• Provided entries:
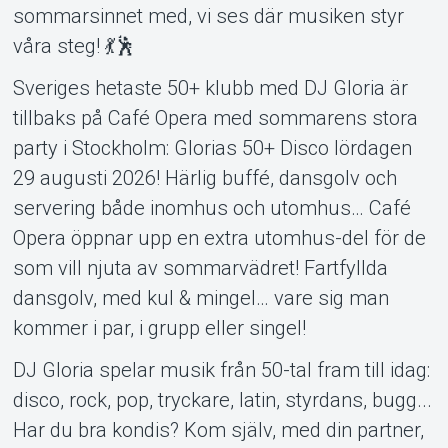
sommarsinnet med, vi ses där musiken styr
våra steg! 💃🕺
Sveriges hetaste 50+ klubb med DJ Gloria är
tillbaks på Café Opera med sommarens stora
party i Stockholm: Glorias 50+ Disco lördagen
Om Tickster
29 augusti 2026! Härlig buffé, dansgolv och
servering både inomhus och utomhus… Café
Opera öppnar upp en extra utomhus-del för de
som vill njuta av sommarvädret! Fartfyllda
dansgolv, med kul & mingel… vare sig man
kommer i par, i grupp eller singel!
DJ Gloria spelar musik från 50-tal fram till idag:
disco, rock, pop, tryckare, latin, styrdans, bugg...
Har du bra kondis? Kom själv, med din partner,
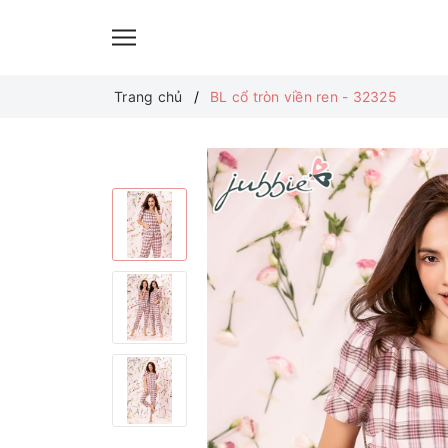
Trang chủ
BL cổ tròn viền ren - 32325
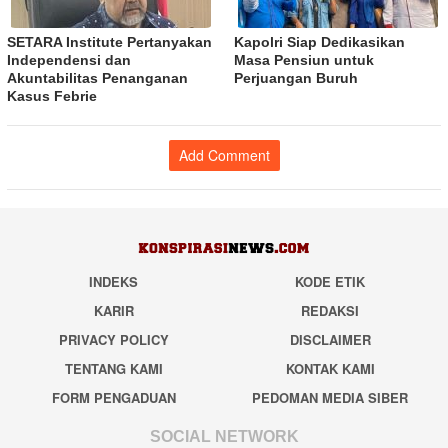
SETARA Institute Pertanyakan
Kapolri Siap Dedikasikan
Independensi dan
Masa Pensiun untuk
Akuntabilitas Penanganan
Perjuangan Buruh
Kasus Febrie
Add Comment
INDEKS
KODE ETIK
KARIR
REDAKSI
PRIVACY POLICY
DISCLAIMER
TENTANG KAMI
KONTAK KAMI
FORM PENGADUAN
PEDOMAN MEDIA SIBER
SOCIAL NETWORK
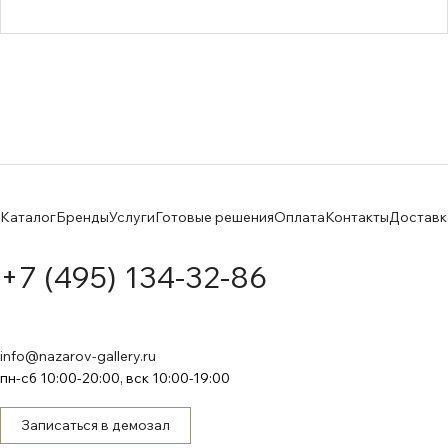
Каталог
Бренды
Услуги
Готовые решения
Оплата
Контакты
Доставк
+7 (495) 134-32-86
info@nazarov-gallery.ru
пн-сб 10:00-20:00, вск 10:00-19:00
Записаться в демозал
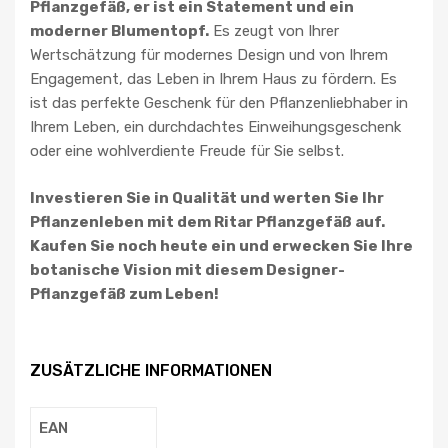
Pflanzgefäß, er ist ein Statement und ein
moderner Blumentopf.
Es zeugt von Ihrer
Wertschätzung für modernes Design und von Ihrem
Engagement, das Leben in Ihrem Haus zu fördern. Es
ist das perfekte Geschenk für den Pflanzenliebhaber in
Ihrem Leben, ein durchdachtes Einweihungsgeschenk
oder eine wohlverdiente Freude für Sie selbst.
Investieren Sie in Qualität und werten Sie Ihr
Pflanzenleben mit dem Ritar Pflanzgefäß auf.
Kaufen Sie noch heute ein und erwecken Sie Ihre
botanische Vision mit diesem Designer-
Pflanzgefäß zum Leben!
ZUSÄTZLICHE INFORMATIONEN
EAN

• Task goal:
Give again, word for word, every line from the top of the data above to the line holding "disco, rock, pop, tryckare, latin, styrdans, bugg...", inclusive, with the pictures left out.

• Solution:
sommarsinnet med, vi ses där musiken styr
våra steg! 💃🕺
Sveriges hetaste 50+ klubb med DJ Gloria är
tillbaks på Café Opera med sommarens stora
party i Stockholm: Glorias 50+ Disco lördagen
Om Tickster
29 augusti 2026! Härlig buffé, dansgolv och
servering både inomhus och utomhus… Café
Opera öppnar upp en extra utomhus-del för de
som vill njuta av sommarvädret! Fartfyllda
dansgolv, med kul & mingel… vare sig man
kommer i par, i grupp eller singel!
DJ Gloria spelar musik från 50-tal fram till idag:
disco, rock, pop, tryckare, latin, styrdans, bugg...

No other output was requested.